VI) If your poking is becoming too frequent, you need to have sex already. Once you've been poking back and forth for a few days, it becomes time to take the poking from the internet to the bedroom...or shower, kitchen, main lounge, attic, museum, airplane, fast-food restaurant bathroom, Chuck-E-Cheese's ball-pit, etc.
VII) Be careful when you decide to hide your pokes. Hiding a poke is the same thing as a rejection, and you don't want to send the wrong message to someone you might be interested in. If you are attracted to a person but don't want to be bothered with constantly poking back and forth, just leave the poke up there, it doesn't bite.
VIII) Poke wars are retarded (see #6). The process of poking isn't fun. You're just clicking a friggin' button. The sex that comes afterwards is the fun part. Two people competing over who "gets poked last" or who "pokes the other the most" or whatever is the most ridiculous concept I've ever heard. It's like two people sitting across from each other saying "I want to have sex" back and forth but with neither of them actually doing anything. They poked you, you poked them. Now stop the poking, and go have sex.

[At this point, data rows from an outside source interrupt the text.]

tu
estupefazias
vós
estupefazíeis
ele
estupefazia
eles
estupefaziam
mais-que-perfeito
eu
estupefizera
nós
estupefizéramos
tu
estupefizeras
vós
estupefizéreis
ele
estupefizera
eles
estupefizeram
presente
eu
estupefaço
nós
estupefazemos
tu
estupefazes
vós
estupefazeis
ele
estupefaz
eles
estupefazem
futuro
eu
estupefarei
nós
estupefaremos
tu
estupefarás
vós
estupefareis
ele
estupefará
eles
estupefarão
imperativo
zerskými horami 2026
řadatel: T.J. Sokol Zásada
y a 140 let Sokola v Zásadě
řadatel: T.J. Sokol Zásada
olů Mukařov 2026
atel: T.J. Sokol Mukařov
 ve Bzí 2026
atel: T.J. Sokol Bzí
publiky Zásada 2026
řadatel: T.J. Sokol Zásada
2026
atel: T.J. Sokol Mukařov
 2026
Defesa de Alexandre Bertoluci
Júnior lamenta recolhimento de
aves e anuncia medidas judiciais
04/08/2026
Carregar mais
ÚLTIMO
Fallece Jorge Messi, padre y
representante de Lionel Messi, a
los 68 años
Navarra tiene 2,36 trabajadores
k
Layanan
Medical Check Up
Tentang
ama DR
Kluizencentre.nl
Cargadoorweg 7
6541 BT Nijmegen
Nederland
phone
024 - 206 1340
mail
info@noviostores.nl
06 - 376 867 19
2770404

IX) If you like being an elusive, hard-to-get poke, don't give it up too soon! Sometimes, witholding that poke for a few days can intensify the relationship. Or, if you like subtly letting others know you're angry, take a long time to return their pokes, or hide their pokes altogether. Internet poking is as mental, as real poking is physical.

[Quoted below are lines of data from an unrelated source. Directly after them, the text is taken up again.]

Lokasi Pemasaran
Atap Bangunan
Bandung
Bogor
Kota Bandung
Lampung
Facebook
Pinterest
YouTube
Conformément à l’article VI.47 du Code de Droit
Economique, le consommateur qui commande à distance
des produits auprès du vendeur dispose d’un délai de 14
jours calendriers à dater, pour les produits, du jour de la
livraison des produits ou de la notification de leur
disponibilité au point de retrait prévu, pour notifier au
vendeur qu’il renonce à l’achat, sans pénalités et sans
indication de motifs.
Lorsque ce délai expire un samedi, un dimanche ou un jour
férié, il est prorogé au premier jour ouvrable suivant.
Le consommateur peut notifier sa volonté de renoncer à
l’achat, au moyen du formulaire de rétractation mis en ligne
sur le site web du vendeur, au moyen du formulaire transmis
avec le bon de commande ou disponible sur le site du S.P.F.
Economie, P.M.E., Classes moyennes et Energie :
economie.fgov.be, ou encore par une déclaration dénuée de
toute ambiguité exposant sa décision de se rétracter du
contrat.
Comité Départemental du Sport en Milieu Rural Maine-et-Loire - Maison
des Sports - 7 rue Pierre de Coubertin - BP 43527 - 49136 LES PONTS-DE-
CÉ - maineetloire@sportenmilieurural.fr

X) The last, but certainly not the least important Commandment: PRACTICING SAFER POKING.
It was already stated in the First Commandment that it's wrong to poke those you dont know that you only have physical attractions for, however, creeps are out there, and it happens nonetheless. DON'T POKE PEOPLE YOU DONT KNOW. You never know who that mysterious person poking you is. You never know who they've poked, or even if they were safe pokers themselves. Unsafe poking can lead to stalker-esque relationships, both in and out of Facebook. And you never know who might give you a virus (be it spyware or herpes). Neither of us want that. Two ways to poke safer are: to completely abstain from poking (this is the only 100% safe, religiously appropriate way), and to only poke people you know. Also, putting up sexy, cute, or marginally attractive profile pictures that non-friends can see might lead to unwanted poking. Be wary...and slutty/hoish at your own risk. I recommend neutral profile pictures of puppies, flowers, or famous athletes. Doing anything else might attract attention and end disasterously!
Adieu!
1 comment:
Aw, it wasn't so bad. Any night with Kilkenny is a good night.
We doing it again next year, rite, batty boy?